Task details: Lines to return, exactly: from the line with "otra compañía." to the line with "ZÖGV beim Med. Fakultätentag" in the entries below, both included.

Records from a collection:
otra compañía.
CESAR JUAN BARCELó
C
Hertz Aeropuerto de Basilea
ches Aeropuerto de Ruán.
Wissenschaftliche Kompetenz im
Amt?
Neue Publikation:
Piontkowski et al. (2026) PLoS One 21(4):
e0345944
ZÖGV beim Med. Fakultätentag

* * *

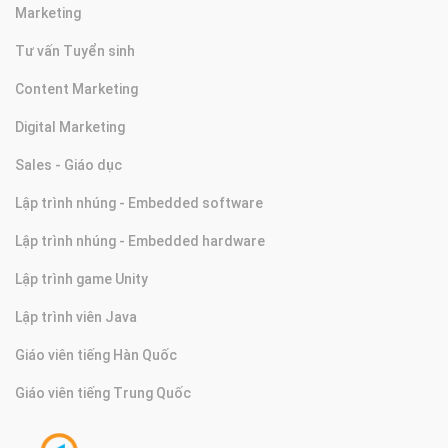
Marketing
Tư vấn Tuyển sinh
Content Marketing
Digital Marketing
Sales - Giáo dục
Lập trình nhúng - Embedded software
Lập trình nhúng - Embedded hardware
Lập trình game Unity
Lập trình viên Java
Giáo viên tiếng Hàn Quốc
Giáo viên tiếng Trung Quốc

Answer area:
otra compañía.
CESAR JUAN BARCELó
C
Hertz Aeropuerto de Basilea
ches Aeropuerto de Ruán.
Wissenschaftliche Kompetenz im
Amt?
Neue Publikation:
Piontkowski et al. (2026) PLoS One 21(4):
e0345944
ZÖGV beim Med. Fakultätentag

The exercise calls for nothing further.